Conserved Z-DNA regions

Conserved Z-flipons were identified by overlapping DeepZ predicted Z-flipons with vertebrate conservation tracks from UCSC genome browser: Vertebrate Multiz Alignment & Conservation (100 Species) for human and Vertebrate Multiz Alignment & Conservation (60 Species) for mouse.

Enrichment analysis for omics features

Statistical significance of Z-flipon enrichment/depletion with transcription factors or histone marks was calculated using permutation test (n = 1000) where the same number of Z-DNA regions was randomly simulated 1000 times and each time the overlap of Z-flipons with a feature was calculated. Since conserved regions tend to be in regulatory regions as are Z-DNA sequences, it was necessary to evaluate the statistical significance of the association of an epigenetic feature with Z-DNA forming sequences, using the null hypothesis that the distributions in regulatory regions are independent of each other. Promoter regions were defined as regions of 1000 bp upstream and 200 bp downstream of TSS. TSS locations were based on Gencode v4464 annotation. UCSC CpG islands65 (CpGI) track was used for CpG-/non-CpG-promoter classification. Promoter was considered CpG if it had an overlap with the CpGI (CpG Island) annotation.

Transcription kinetics parameters analysis

For each transcript from31 the CpG/non-CpG label was assigned in a way described above. P-values were calculated for 6 different DeepZ thresholds (all predictions and conservative) using KS-test. After that they were adjusted for multiple testing (FDR). Reinitiation rate plots were generated via custom R scripts.

UMAP clustering of Z-flipons based on omics vectors

In our study, we aimed to visualize all predicted Z-DNA regions using a UMAP two-dimensional embedding. For each interval, we extracted the omics representation and then computed the intensity (number of non-zero base pairs in every interval) of every feature within these intervals. Subsequently, we normalized the mean of each feature across each organism. The vectors derived from these calculations were utilized as feature vectors for the subsequent UMAP analysis. For the UMAP projection, we employed the Manhattan metric and selected 55 nearest neighbors to ensure a connected representation using a seed value of 42. All other parameters were set to their default values.

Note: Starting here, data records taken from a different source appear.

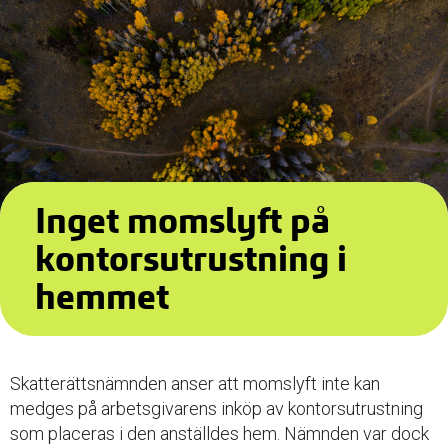
Inget momslyft på
kontorsutrustning i
hemmet
Skatterättsnämnden anser att momslyft inte kan
medges på arbetsgivarens inköp av kontorsutrustning
som placeras i den anställdes hem. Nämnden var dock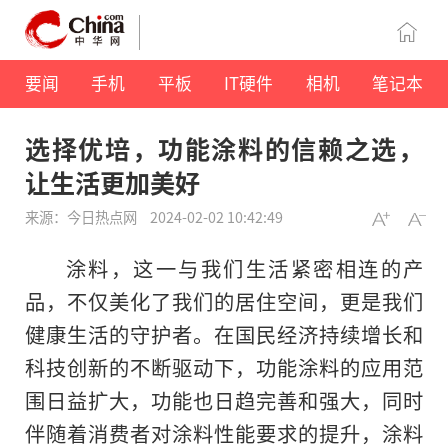
要闻
手机
平板
IT硬件
相机
笔记本
选择优培，功能涂料的信赖之选，
让生活更加美好
来源：今日热点网
2024-02-02 10:42:49
涂料，这一与我们生活紧密相连的产
品，不仅美化了我们的居住空间，更是我们
健康生活的守护者。在国民经济持续增长和
科技创新的不断驱动下，功能涂料的应用范
围日益扩大，功能也日趋完善和强大，同时
伴随着消费者对涂料性能要求的提升，涂料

For segmenting the Z-DNA regions represented in the UMAP, we applied the Leiden clustering method based on signal intensities. A resolution parameter of 0.25 was chosen for this purpose. The same approach was used to identify the central cluster in the UMAP, but with a higher resolution setting of 1.

To identify distinguishing features of a cluster, we compared the mean and variance of every feature both within and outside each cluster, utilizing Z-statistics. A high Z-statistic indicated that a feature was representative of that particular cluster.